**ACTIVITY:** The answer must consist of every line below that holds the word "Exclusive".

Start of MATERIAL PROVIDED

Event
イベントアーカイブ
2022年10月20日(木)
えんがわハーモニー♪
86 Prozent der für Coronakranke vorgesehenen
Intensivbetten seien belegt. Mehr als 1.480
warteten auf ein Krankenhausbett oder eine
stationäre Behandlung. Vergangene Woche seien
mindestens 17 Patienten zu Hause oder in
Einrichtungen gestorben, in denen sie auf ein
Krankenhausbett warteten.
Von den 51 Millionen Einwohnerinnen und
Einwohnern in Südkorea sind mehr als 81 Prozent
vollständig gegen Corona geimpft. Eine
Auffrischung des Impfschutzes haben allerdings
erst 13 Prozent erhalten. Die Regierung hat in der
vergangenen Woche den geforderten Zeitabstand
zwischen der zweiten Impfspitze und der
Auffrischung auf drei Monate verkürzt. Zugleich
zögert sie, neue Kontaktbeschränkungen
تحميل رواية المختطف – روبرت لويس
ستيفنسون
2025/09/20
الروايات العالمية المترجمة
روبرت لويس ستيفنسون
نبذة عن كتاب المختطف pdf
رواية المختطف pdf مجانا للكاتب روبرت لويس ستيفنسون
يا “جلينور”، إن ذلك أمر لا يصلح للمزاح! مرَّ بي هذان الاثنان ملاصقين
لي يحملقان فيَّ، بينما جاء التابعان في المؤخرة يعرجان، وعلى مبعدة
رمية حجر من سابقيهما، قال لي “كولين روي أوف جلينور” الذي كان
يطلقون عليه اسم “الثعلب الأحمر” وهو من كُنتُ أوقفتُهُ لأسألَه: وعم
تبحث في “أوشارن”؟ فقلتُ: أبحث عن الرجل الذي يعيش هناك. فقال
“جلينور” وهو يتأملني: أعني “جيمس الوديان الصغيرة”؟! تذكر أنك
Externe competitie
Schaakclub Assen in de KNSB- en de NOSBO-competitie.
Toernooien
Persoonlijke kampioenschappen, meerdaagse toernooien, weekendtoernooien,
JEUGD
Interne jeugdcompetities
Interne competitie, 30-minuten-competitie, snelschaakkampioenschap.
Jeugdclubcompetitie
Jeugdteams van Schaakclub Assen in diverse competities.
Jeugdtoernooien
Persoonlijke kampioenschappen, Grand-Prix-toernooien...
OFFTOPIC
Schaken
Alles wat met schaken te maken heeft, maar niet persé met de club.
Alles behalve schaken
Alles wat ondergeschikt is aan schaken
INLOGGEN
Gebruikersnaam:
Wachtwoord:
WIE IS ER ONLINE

End of MATERIAL PROVIDED
Start of MATERIAL PROVIDED

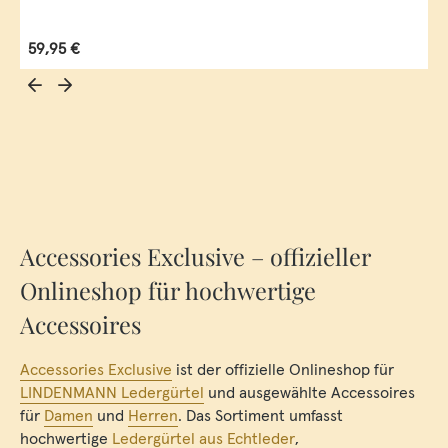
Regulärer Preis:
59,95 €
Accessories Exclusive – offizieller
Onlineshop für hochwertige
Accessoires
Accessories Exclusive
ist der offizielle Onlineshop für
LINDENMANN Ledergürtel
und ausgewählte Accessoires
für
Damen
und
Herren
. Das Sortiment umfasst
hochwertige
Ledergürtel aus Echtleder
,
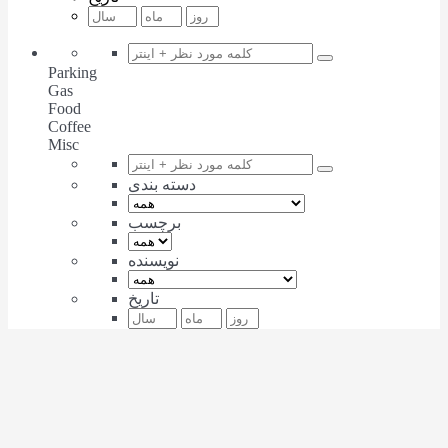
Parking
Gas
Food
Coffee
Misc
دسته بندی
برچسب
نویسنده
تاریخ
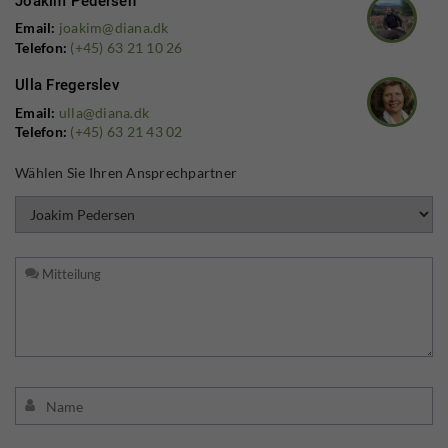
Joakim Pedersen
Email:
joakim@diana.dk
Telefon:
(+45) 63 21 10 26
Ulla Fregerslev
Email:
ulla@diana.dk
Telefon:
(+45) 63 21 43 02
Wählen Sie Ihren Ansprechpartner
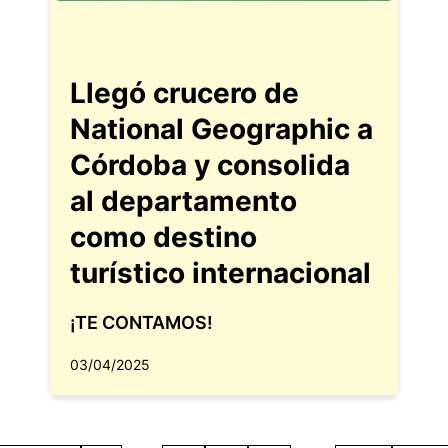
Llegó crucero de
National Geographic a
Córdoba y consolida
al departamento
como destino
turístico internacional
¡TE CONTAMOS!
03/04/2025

End of MATERIAL PROVIDED

**RESPONSE BOX:**
Accessories Exclusive – offizieller
Accessories Exclusive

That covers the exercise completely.